Each workspace has completely isolated:

  • Documents: Files ingested in one workspace are invisible to others
  • Embeddings: Vector indices are workspace-scoped
  • Knowledge Graph: Entities and relationships are workspace-specific
  • Query Results: Queries only return data from the specified workspace

Directory Structure

/data/rag_storage/
├── tenant-a/                 # Workspace: tenant-a
│   ├── kv_store_*.json
│   ├── vdb_*.json
│   └── graph_*.json
├── tenant-b/                 # Workspace: tenant-b
│   ├── kv_store_*.json
│   ├── vdb_*.json
│   └── graph_*.json
└── default/                  # Default workspace
    └── ...

/data/inputs/
├── tenant-a/                 # Input files for tenant-a
├── tenant-b/                 # Input files for tenant-b
└── default/                  # Input files for default workspace

Memory Management

The workspace pool uses LRU (Least Recently Used) eviction:

  • First request to a workspace initializes its LightRAG instance
  • Instances stay loaded for fast subsequent requests
  • When pool reaches LIGHTRAG_MAX_WORKSPACES_IN_POOL, least recently used workspace is evicted
  • Evicted workspaces are re-initialized on next request (data persists in storage)

Tuning Pool Size

Deployment Size Recommended Pool Size Notes
Development 5-10 Minimal memory usage
Small SaaS 20-50 Handles typical multi-tenant load
Large SaaS 100+ Depends on available memory

Memory Estimate: Each workspace instance uses approximately 50-200MB depending on LLM/embedding bindings and cache settings.

Troubleshooting

"Missing LIGHTRAG-WORKSPACE header"

Cause: LIGHTRAG_ALLOW_DEFAULT_WORKSPACE=false and no header provided

Solution: Either:

  • Add LIGHTRAG-WORKSPACE header to all requests
  • Set LIGHTRAG_ALLOW_DEFAULT_WORKSPACE=true

"Invalid workspace identifier"

Cause: Workspace ID contains invalid characters

Solution: Use only alphanumeric characters, hyphens, and underscores. Must start with alphanumeric, max 64 characters.

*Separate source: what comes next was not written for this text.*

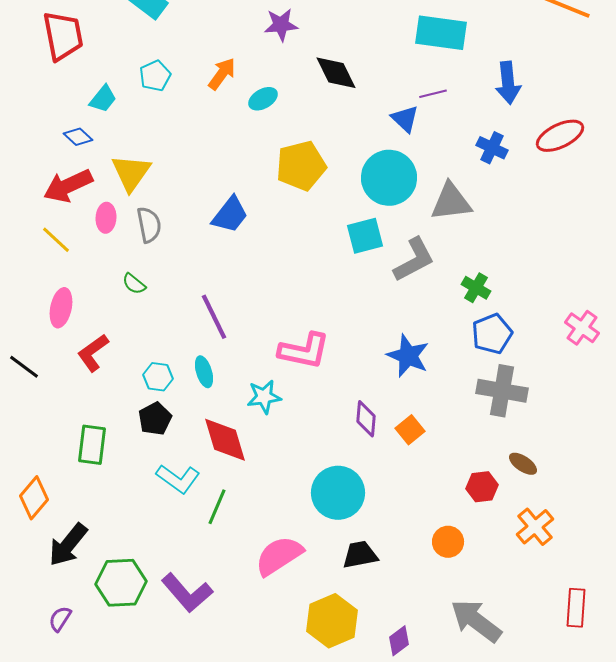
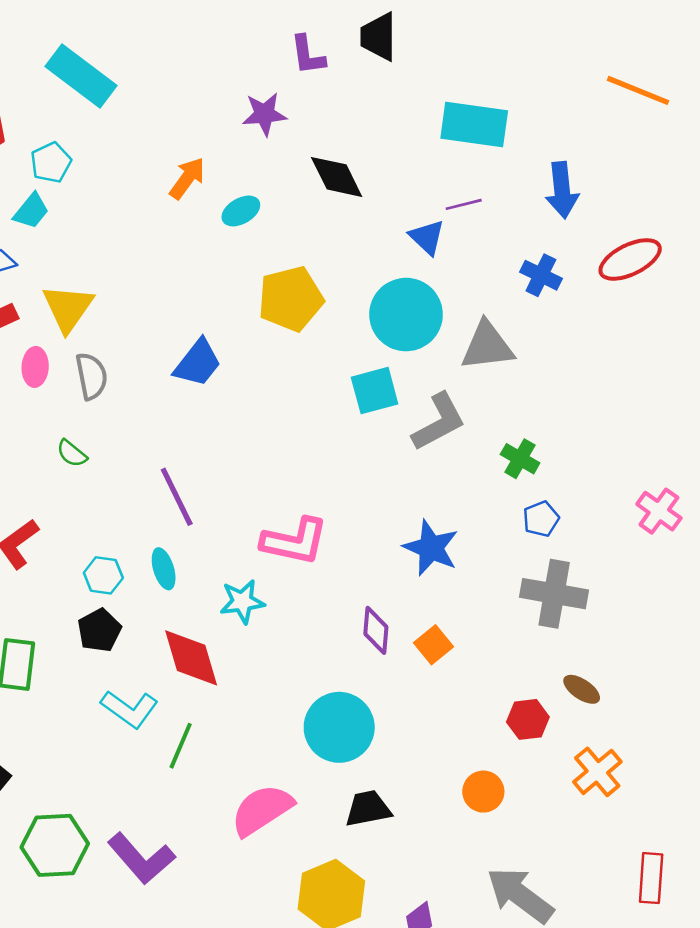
cyan pentagon: (155, 76) -> (51, 163), moved
blue pentagon: (492, 334) -> (541, 519), size x0.7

"Failed to initialize workspace"

Cause: Storage backend unavailable or misconfigured

Solution: Check storage backend connectivity (Postgres, Neo4j, etc.) and verify configuration.

Slow First Request to New Workspace

Expected Behavior: First request to a workspace initializes storage connections.

Mitigation: Pre-warm frequently used workspaces at startup (implementation-specific).